Saved data entries>
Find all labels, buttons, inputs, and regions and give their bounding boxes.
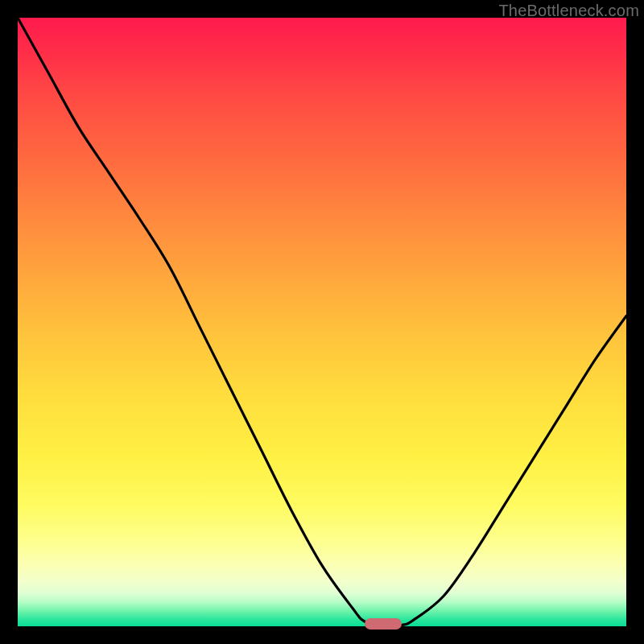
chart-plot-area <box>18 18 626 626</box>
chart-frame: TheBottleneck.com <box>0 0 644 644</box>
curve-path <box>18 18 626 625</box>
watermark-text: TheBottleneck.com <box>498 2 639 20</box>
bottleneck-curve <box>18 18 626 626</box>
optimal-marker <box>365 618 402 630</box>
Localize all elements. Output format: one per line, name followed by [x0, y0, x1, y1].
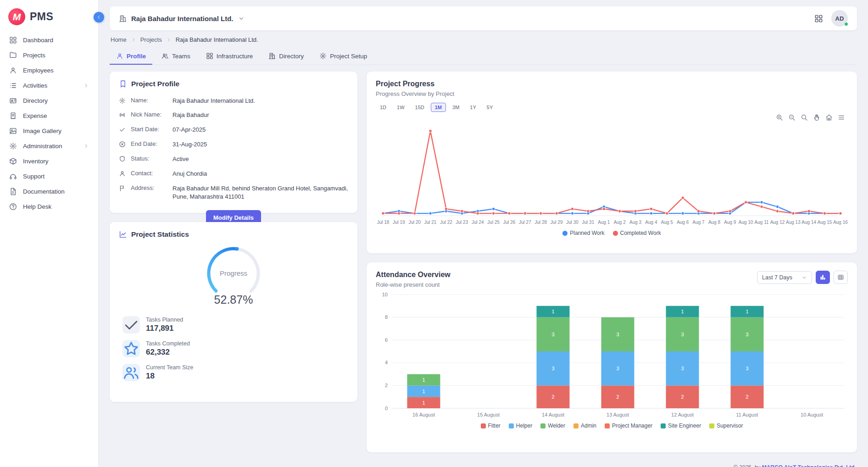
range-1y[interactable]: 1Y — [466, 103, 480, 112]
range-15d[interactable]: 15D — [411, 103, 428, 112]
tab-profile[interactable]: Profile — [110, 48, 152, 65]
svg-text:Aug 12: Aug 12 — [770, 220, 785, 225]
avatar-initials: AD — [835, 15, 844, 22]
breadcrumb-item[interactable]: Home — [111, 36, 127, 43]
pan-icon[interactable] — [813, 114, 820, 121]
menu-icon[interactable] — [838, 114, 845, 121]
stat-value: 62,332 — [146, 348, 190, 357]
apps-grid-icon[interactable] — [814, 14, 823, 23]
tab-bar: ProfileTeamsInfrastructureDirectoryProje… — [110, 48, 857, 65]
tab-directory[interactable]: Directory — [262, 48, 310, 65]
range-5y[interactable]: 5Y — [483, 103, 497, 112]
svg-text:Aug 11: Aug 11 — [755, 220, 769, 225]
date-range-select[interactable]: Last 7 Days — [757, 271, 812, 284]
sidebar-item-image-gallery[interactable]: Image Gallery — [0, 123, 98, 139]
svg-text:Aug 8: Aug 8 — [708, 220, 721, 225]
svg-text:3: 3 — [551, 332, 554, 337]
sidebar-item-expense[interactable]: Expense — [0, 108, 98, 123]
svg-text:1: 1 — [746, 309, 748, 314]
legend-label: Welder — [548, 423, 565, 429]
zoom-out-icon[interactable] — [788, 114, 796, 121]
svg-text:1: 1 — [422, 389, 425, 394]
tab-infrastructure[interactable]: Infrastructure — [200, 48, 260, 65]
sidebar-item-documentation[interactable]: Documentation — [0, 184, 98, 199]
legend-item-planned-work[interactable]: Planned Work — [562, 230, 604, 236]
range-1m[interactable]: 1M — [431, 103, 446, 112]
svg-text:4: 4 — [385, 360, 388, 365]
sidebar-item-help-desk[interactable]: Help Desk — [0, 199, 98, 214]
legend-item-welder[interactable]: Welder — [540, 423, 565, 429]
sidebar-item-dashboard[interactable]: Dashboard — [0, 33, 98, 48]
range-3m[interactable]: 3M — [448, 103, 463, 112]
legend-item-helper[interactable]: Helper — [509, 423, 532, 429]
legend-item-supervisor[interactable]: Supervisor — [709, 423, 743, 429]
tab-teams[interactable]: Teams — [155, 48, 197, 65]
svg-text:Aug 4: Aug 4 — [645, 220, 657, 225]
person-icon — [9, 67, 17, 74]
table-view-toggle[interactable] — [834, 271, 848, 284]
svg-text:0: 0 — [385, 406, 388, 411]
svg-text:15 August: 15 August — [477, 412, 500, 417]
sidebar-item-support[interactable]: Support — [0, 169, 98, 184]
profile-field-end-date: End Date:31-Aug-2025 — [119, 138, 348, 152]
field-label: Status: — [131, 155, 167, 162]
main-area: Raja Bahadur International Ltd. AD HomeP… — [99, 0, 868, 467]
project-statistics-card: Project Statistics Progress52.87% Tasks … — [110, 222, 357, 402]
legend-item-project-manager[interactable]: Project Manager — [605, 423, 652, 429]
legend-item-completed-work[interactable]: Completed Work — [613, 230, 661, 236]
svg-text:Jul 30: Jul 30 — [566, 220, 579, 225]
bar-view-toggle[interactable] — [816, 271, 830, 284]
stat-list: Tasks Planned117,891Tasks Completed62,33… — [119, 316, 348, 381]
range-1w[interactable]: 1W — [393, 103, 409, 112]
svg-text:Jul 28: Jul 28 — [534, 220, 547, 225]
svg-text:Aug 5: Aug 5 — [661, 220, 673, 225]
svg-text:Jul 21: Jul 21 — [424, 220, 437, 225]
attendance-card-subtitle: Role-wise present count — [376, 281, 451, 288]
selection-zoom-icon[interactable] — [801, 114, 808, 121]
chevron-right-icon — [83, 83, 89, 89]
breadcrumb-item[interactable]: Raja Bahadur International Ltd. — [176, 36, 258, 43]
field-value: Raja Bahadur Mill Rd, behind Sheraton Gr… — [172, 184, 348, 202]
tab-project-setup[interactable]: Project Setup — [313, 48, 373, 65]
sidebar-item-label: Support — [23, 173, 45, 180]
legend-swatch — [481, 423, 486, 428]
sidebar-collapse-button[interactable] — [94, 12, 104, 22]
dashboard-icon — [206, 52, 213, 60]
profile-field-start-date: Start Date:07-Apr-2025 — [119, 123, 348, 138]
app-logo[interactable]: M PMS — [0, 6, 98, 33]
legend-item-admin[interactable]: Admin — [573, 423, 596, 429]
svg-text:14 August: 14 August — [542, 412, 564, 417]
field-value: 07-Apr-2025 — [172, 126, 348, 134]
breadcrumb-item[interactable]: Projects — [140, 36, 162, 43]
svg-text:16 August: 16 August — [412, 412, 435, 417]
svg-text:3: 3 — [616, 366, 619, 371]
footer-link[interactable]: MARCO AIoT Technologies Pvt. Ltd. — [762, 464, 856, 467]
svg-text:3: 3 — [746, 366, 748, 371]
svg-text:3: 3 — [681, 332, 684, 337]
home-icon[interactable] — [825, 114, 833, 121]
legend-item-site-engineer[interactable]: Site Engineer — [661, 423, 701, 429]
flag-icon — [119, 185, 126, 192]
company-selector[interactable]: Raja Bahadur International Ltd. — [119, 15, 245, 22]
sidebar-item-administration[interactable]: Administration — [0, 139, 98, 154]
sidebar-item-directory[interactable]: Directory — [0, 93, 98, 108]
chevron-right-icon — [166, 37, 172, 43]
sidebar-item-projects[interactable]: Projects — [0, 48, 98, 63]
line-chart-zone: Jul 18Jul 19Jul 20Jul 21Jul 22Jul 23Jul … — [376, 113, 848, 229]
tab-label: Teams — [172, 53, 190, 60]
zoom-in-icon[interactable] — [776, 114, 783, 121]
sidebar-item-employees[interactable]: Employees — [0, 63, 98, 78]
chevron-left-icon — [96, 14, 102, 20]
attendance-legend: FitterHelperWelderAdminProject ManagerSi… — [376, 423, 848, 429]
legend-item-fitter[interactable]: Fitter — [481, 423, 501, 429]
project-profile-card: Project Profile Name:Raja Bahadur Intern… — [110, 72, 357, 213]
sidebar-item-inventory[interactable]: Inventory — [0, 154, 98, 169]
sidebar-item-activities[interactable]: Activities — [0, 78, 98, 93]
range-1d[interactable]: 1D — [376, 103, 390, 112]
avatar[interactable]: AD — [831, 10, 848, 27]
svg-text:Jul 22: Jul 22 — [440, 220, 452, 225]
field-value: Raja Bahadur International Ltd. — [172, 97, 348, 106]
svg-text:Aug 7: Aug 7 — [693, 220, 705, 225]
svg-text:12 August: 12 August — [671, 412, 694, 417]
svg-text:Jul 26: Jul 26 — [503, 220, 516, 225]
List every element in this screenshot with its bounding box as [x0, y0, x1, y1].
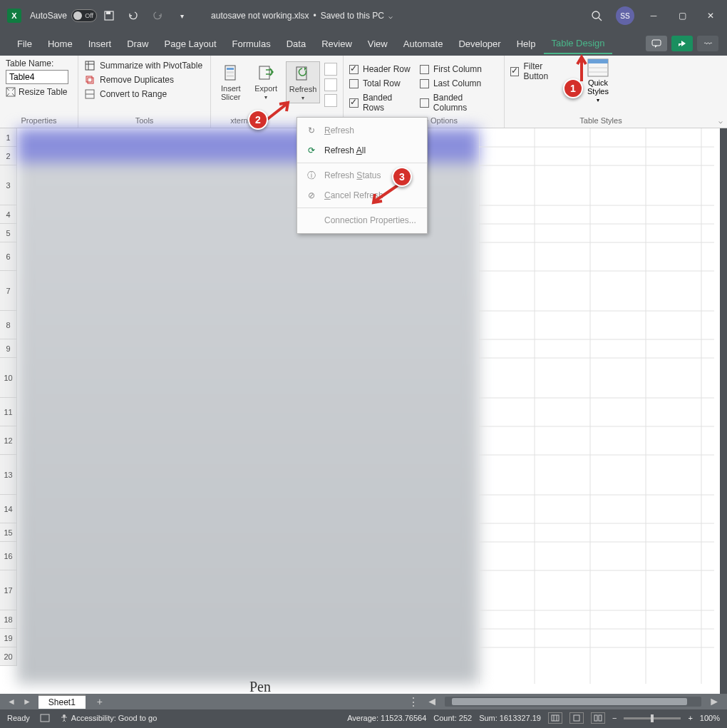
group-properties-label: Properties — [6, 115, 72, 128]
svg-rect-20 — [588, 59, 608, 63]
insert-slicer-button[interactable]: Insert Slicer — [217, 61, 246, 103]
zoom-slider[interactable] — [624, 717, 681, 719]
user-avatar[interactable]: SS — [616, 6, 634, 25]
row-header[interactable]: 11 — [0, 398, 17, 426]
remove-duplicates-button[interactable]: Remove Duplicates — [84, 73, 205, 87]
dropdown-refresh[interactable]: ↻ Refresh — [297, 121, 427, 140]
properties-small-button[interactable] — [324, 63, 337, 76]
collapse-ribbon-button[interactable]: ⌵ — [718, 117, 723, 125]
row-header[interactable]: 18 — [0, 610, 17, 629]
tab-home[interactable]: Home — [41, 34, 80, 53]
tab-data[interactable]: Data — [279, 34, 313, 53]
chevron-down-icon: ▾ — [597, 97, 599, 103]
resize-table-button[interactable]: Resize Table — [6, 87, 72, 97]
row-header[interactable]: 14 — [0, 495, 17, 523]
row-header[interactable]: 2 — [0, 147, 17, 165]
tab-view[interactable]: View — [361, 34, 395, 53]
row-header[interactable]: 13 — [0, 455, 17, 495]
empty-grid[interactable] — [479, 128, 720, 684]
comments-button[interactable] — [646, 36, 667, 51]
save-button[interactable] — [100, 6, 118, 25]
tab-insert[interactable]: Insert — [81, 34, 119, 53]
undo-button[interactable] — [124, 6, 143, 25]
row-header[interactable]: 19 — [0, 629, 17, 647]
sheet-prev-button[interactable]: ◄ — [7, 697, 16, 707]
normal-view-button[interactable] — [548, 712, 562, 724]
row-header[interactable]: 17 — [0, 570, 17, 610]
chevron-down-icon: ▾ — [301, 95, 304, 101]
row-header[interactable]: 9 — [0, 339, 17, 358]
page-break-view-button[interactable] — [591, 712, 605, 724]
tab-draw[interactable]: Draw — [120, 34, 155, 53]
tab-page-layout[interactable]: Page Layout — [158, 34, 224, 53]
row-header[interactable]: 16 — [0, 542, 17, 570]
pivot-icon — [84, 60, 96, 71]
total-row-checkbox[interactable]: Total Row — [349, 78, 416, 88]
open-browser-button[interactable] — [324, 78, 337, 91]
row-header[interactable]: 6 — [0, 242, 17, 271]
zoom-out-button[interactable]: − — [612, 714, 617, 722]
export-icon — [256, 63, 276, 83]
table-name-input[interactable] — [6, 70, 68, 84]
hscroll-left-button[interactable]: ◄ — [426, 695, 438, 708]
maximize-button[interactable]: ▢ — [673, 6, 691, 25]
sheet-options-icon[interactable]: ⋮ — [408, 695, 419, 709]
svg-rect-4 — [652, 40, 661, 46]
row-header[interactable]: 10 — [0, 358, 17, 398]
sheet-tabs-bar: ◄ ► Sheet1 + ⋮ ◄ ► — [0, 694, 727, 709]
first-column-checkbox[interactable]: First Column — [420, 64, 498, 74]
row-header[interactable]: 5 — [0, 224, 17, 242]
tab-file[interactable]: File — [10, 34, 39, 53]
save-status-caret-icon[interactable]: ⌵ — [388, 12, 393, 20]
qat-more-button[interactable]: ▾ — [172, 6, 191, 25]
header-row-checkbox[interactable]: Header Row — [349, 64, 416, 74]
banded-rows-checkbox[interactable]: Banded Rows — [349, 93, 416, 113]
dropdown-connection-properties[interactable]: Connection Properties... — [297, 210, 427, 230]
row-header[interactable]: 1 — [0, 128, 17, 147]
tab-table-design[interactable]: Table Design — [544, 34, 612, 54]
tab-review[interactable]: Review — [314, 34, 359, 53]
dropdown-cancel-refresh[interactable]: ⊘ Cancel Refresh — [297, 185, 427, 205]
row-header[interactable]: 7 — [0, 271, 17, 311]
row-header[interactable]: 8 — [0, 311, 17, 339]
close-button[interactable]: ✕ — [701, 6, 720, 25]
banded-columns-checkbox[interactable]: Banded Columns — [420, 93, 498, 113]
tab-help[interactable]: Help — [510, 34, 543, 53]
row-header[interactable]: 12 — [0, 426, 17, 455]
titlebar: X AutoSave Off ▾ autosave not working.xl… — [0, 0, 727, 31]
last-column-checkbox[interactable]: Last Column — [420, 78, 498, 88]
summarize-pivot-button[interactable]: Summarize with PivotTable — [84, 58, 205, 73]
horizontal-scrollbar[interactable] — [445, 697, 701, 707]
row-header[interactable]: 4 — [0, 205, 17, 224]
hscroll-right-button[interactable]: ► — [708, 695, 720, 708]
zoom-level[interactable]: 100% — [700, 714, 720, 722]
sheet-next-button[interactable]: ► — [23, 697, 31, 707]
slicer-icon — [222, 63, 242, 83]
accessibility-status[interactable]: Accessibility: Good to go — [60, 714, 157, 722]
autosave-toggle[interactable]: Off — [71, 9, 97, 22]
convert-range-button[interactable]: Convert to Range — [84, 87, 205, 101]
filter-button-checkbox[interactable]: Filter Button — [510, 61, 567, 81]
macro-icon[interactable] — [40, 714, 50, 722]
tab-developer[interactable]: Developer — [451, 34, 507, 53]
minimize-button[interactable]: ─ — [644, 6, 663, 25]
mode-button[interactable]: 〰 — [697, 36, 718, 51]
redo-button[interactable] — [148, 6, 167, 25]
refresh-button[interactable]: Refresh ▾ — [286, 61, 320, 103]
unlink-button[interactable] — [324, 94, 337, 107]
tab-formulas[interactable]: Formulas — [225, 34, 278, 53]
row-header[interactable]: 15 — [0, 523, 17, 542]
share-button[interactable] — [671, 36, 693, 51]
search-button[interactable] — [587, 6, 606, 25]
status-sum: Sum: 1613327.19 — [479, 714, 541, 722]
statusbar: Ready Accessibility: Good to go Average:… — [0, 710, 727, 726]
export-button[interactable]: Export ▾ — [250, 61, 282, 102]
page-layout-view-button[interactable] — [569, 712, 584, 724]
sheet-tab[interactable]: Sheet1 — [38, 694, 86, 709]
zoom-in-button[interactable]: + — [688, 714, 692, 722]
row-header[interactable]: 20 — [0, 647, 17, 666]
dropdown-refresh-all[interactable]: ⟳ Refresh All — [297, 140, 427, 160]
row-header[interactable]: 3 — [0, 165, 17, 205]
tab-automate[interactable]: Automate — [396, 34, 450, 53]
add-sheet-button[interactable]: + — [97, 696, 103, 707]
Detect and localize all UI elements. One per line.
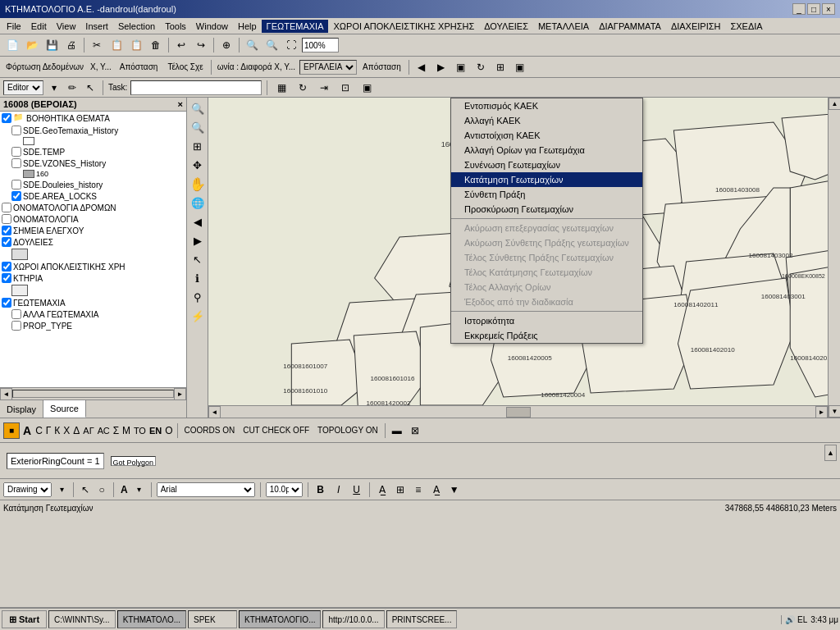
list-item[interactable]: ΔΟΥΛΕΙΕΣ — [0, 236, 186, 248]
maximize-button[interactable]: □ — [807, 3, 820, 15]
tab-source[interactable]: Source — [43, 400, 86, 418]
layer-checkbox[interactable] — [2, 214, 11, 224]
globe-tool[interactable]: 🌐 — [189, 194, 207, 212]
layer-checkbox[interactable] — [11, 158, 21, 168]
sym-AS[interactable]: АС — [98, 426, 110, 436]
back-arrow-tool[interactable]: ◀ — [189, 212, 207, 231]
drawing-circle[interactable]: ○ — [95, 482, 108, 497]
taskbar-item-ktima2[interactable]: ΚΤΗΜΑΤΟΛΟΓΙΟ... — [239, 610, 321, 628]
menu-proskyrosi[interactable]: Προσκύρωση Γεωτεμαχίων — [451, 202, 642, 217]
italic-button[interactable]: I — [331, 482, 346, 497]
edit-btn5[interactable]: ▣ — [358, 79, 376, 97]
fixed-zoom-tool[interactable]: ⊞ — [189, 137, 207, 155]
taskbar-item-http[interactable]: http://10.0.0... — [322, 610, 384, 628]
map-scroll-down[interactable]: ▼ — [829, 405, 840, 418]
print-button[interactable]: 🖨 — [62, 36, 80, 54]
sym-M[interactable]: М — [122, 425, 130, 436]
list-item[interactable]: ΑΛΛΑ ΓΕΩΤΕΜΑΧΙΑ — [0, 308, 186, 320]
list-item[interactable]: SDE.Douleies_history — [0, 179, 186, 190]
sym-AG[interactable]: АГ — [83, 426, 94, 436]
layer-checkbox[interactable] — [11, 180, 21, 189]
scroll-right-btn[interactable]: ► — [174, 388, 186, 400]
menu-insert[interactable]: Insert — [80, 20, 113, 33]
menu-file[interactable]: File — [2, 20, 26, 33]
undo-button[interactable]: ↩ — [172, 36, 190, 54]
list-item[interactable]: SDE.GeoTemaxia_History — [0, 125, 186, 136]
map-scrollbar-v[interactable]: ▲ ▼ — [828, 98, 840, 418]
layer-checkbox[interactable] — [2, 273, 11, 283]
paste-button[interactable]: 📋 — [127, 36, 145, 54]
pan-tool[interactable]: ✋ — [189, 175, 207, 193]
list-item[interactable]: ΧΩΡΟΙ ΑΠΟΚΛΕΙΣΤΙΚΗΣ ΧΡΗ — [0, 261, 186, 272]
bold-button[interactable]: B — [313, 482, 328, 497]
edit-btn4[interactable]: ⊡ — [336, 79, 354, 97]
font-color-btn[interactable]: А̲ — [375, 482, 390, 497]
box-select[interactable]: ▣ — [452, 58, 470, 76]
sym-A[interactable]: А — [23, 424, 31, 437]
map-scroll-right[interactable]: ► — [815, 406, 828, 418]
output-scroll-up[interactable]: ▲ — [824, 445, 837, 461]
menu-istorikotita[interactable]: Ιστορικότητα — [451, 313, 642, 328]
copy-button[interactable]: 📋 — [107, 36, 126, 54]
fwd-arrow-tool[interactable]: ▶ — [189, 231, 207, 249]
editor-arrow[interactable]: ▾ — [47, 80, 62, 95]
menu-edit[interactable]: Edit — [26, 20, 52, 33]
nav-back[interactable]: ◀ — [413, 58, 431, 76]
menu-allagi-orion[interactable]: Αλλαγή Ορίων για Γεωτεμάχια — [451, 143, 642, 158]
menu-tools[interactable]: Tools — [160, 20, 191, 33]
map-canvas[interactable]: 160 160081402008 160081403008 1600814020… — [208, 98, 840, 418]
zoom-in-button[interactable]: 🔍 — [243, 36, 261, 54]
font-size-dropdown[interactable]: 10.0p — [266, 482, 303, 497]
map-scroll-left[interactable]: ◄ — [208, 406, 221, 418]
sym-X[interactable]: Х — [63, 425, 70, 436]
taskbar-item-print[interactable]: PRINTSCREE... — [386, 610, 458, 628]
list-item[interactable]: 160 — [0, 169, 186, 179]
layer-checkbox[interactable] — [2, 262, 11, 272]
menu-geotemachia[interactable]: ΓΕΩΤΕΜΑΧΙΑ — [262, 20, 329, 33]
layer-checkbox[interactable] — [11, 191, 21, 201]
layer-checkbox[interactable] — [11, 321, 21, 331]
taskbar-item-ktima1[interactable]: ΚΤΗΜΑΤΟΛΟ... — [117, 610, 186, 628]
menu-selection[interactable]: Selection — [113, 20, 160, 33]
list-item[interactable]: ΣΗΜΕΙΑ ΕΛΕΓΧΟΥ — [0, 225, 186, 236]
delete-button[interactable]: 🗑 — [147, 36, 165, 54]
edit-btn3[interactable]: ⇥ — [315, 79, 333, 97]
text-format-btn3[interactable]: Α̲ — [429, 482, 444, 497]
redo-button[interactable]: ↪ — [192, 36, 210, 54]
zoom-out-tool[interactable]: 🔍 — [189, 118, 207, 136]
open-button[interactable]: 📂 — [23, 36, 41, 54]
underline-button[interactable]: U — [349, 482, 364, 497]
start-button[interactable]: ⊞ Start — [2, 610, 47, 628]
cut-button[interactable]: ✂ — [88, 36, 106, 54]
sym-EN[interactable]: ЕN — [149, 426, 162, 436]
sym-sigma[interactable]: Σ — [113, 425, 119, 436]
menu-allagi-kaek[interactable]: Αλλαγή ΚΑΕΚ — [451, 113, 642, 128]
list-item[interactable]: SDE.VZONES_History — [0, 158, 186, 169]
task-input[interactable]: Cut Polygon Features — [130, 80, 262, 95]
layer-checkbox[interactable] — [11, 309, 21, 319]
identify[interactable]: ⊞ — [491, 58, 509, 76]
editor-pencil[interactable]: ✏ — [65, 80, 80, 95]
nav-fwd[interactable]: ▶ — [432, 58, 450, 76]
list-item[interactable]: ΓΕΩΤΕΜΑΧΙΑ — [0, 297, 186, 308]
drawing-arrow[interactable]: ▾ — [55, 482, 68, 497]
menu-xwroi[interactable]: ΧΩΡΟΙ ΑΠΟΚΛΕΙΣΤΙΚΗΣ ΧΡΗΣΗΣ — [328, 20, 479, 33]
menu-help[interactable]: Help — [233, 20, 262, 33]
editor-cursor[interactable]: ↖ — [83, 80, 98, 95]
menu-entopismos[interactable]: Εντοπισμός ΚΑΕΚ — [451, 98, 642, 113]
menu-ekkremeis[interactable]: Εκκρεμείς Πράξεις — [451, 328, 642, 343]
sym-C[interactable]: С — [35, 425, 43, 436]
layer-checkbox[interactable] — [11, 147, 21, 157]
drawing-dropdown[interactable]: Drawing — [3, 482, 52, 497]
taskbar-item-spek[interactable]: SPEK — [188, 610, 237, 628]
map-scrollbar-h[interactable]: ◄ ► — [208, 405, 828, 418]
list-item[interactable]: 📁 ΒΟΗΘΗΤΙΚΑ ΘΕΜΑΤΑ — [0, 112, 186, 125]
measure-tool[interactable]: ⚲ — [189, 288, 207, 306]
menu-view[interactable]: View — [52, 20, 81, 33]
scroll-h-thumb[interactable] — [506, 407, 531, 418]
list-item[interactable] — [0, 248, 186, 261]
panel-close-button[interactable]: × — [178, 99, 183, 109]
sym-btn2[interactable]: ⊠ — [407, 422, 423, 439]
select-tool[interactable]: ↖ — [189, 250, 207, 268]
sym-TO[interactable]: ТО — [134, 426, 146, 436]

Work task> Pick out all lines from the data above in which the word "Raja" appears.

Result for this exercise>
main-area: Raja Bahadur International Ltd. AD HomeP… — [99, 0, 868, 467]
breadcrumb-item[interactable]: Raja Bahadur International Ltd. — [176, 36, 258, 43]
field-value: Raja Bahadur Mill Rd, behind Sheraton Gr… — [172, 184, 348, 202]
company-selector[interactable]: Raja Bahadur International Ltd. — [119, 15, 245, 22]
project-profile-card: Project Profile Name:Raja Bahadur Intern… — [110, 72, 357, 213]
field-value: Raja Bahadur International Ltd. — [172, 97, 348, 106]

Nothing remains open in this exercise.